Find a way of measuring strength, do so with lots of people, then map the resulting curve to the probability distribution given by the dice rolls and you have a STR mapping. CHA's going to be right out (how do you put a number on it?). INT... probably is the easiest to fit.

Still, it's a big assumption that the probabilities are equal - and without it, you got nothing.

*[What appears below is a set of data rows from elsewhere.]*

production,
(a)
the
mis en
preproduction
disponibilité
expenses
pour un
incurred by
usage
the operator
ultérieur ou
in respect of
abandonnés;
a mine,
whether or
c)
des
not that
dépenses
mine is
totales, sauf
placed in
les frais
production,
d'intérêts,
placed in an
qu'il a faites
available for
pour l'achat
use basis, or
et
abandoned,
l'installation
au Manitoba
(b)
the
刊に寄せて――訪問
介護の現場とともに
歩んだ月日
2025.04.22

And I'm really tired and should sleep! I just thought it was a funny thing to think about, and so I posted it. Yeah, this only makes me look stranger, I know :)

Comments

[lhexa]

You would probably run afoul of the Central Limit Theorem. In short, it says that if you take any smooth distribution (not just a normal one), sample it repeatedly and take the means of those samples, then look at the distribution of these means, then as the sample size increases this distribution-of-means will more and more resemble a normal distribution. This plagues demographic studies, and is one of the reasons why normal distributions are taken a bit more seriously than they should be.

[davv]

Well, true, the statistic you're linking the approximate normal to would have to be (approximately) normal, itself. This is part of why I mentioned INT in particular - the real world equivalent, the intelligence quotient, is pretty much defined to be normal (and that seems to be a good fit, at least as far as I know).

[lhexa]

That's not what I meant. The statistic could be something wildly different than a normal distribution, but the distribution of means-of-samples would still end up normal with large enough sample sizes.

[davv]

Then I don't see the problem, since I'm not comparing means. I'm comparing the shapes of the distributions themselves: as you keep adding dice, the binomial distribution goes to the normal distribution; not just as far as mean and standard deviation goes, but in shape as well.

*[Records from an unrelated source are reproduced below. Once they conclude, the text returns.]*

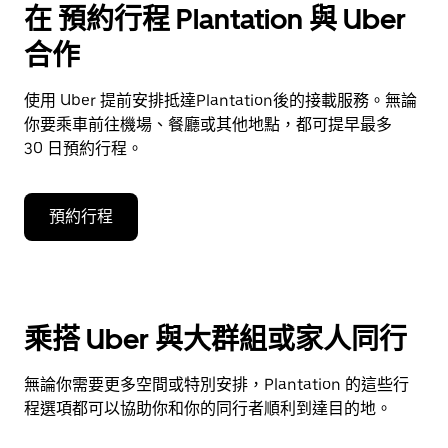
在 預約行程 Plantation 與 Uber
合作
使用 Uber 提前安排抵達Plantation後的接載服務。無論
你要乘車前往機場、餐廳或其他地點，都可提早最多
30 日預約行程。
預約行程
乘搭 Uber 與大群組或家人同行
無論你需要更多空間或特別安排，Plantation 的這些行
程選項都可以協助你和你的同行者順利到達目的地。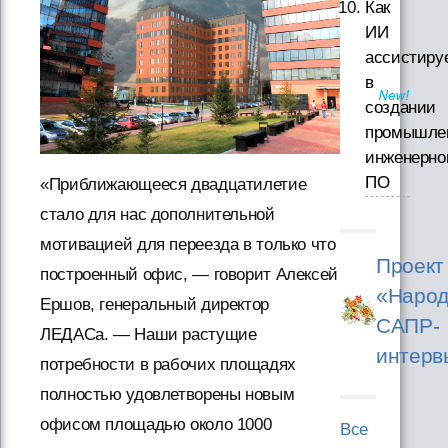
Как
ИИ
ассистиру
в
создании
промышле
инженерно
ПО
«Приближающееся двадцатилетие
стало для нас дополнительной
мотивацией для переезда в только что
Проект
построенный офис, — говорит Алексей
«Народ
Ершов, генеральный директор
САПР-
ЛЕДАСа. — Наши растущие
интерв
потребности в рабочих площадях
полностью удовлетворены новым
офисом площадью около 1000
Все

So there are really two "leaps of fancy" here: first, that the binomial for the number of dice used in D&D is close enough, and second, that the designers intended say, the probability of rolling an upper 10 percentile INT to be similar to the probability of an upper 10 percentile IQ. (Or same with STR and whatever strength statistic you'd use.)

Or are you meaning that the statistic for actual real world strength, or intelligence, or whatnot, is actually rather different from normal, but is masked by taking means so that it looks like the normal too much? Then what I said in the previous message should apply, I think.

[lhexa]

More the latter, but in retrospect, you're right that the theorem wouldn't be a cause of worry in this particular matter.